OKCupid recently unveiled MyBestFace, a feature that helps its members determine their most attractive profile pictures. You have to earn the report by voting on other members’ photos, and others do the same for yours. Each photo you post requires you to vote on 20 pairs of photos. You have to choose which person you’d rather go on a date with (and skip is not an option). According to OKCupid, this is how it works: “A group of real humans compared your photos with others’, and each time your photo was selected – or not – the information we gleaned was a complex function of how well the opposing photo did in its own report. In other words, we weren’t simply counting votes. We considered all the other votes, too, and converged rapidly on your best face.” Sounds a lot like Mark Zuckerberg’s Facemash to me.

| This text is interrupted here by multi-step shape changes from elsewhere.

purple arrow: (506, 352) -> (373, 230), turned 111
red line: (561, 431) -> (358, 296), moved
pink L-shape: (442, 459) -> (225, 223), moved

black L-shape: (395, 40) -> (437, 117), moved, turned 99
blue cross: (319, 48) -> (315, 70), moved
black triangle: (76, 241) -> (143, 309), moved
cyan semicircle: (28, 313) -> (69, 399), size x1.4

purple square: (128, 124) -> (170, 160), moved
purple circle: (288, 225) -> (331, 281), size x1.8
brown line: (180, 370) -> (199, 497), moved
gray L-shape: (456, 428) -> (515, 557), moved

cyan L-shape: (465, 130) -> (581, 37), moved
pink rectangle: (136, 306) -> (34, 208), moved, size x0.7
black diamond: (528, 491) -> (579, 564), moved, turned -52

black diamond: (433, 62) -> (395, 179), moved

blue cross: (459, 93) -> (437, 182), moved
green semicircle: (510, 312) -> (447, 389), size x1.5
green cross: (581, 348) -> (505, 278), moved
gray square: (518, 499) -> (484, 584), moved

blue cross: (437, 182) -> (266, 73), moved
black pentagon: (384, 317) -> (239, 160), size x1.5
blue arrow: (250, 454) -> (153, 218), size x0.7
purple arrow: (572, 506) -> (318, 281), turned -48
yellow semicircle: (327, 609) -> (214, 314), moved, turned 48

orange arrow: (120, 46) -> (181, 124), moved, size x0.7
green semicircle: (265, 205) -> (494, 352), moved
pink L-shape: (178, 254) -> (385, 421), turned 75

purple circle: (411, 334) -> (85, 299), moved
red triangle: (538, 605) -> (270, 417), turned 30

As I voted I realized I was unfairly discriminating against certain users that were not my type. I wished I could specify demographics (at least age range) of people I voted on and people who voted on me. For example, an older woman may choose to go on a date with an older man when pitted against me, just because he’s older, which in turn reduces my score unfairly.

I was very surprised by the results of my report after running my favorite 8 pictures through it, so I decided to process more of them, and more again. Still surprised I decided to run them through a second time to determine the consistency of the results. After all, to trust the results of which photo is better than another, a photo should score higher than another in both round 1 and round 2.

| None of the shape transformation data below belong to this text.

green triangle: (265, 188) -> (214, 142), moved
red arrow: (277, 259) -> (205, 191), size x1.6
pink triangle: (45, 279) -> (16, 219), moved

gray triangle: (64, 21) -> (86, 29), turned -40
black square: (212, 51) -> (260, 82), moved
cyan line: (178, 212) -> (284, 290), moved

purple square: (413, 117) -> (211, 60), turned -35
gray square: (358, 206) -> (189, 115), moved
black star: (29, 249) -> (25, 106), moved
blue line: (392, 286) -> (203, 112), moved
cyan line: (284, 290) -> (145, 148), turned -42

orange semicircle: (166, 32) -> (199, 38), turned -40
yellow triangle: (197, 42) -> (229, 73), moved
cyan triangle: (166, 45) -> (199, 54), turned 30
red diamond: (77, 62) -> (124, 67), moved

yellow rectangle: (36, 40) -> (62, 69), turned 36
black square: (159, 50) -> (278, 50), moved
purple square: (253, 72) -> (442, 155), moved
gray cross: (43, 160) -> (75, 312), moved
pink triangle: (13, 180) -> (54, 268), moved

I ran 44 pictures through MyBestFace twice and analyzed the numbers on a spreadsheet (update 6/22/2010 more accurate Excel version). Combining numbers from both rounds, I found that the standard deviation from one photo to another is lower than the average discrepancy between round 1 and round 2. If this is always true, that means you cannot tell which photo is better than another after only one round of comparison. Keep in mind that you have to vote on 20 photos per round per photo submitted, so submitting 44 photos twice required voting on 1,760 pairs of photos, which of course took a lot of time.

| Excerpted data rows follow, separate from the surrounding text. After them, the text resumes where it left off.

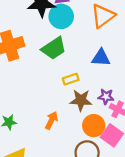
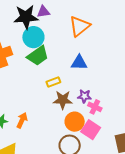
cyan circle: (61, 16) -> (33, 37), moved
orange arrow: (52, 120) -> (22, 120), moved

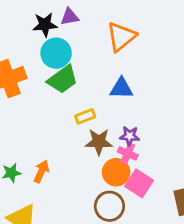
black star: (26, 17) -> (45, 25), size x0.7
pink cross: (95, 107) -> (128, 153), moved

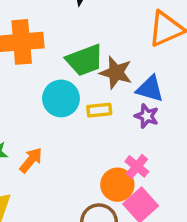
cyan circle: (56, 53) -> (61, 98), moved
purple star: (130, 136) -> (147, 116), moved
brown star: (99, 142) -> (116, 73), moved

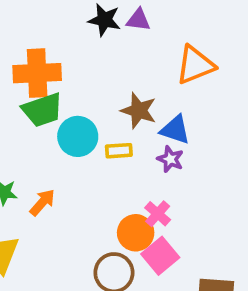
green trapezoid: (85, 60) -> (42, 110), moved

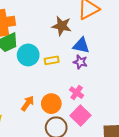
brown star: (139, 111) -> (62, 26), moved
orange arrow: (42, 202) -> (28, 103), moved
orange circle: (136, 233) -> (51, 104), moved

My average picture rating of both rounds was 67.36. The average difference between my picture score and 67.36 is 4.3, and the standard deviation over both rounds is 5.38. The average difference between the same photo in round 1 vs. round 2 is 5.46, which is the system’s margin of error.

Since the margin of error is greater than the standard deviation between my good and bad photos, I consider the results very inaccurate in round 1. One could argue that if I compared 2 photos in round 1 and the difference between them was greater than 5 (MyBestFace rounds to whole numbers), the higher scoring picture is indeed more attractive than the lower scoring picture. However, in the worst case scenario I had one picture jump 13 points from round 1 to round 2! And only 13.6% of my photos earned the same score in round 1 and round 2.

It would take rating another 1,760 pairs of photos to determine the reduction in the system’s margin of error after doubling the number of experiments, but I assume it would still be greater than the standard deviation from photo to photo. If that is the case, then even after 4 rounds of experimentation the system still fails to prove which photo is more desirable than another.

MyBestFace is fun to try, and it would be a very useful tool if its results were accurate, but after running this experiment I think I’m better off just asking a few friends which of my pictures are most attractive.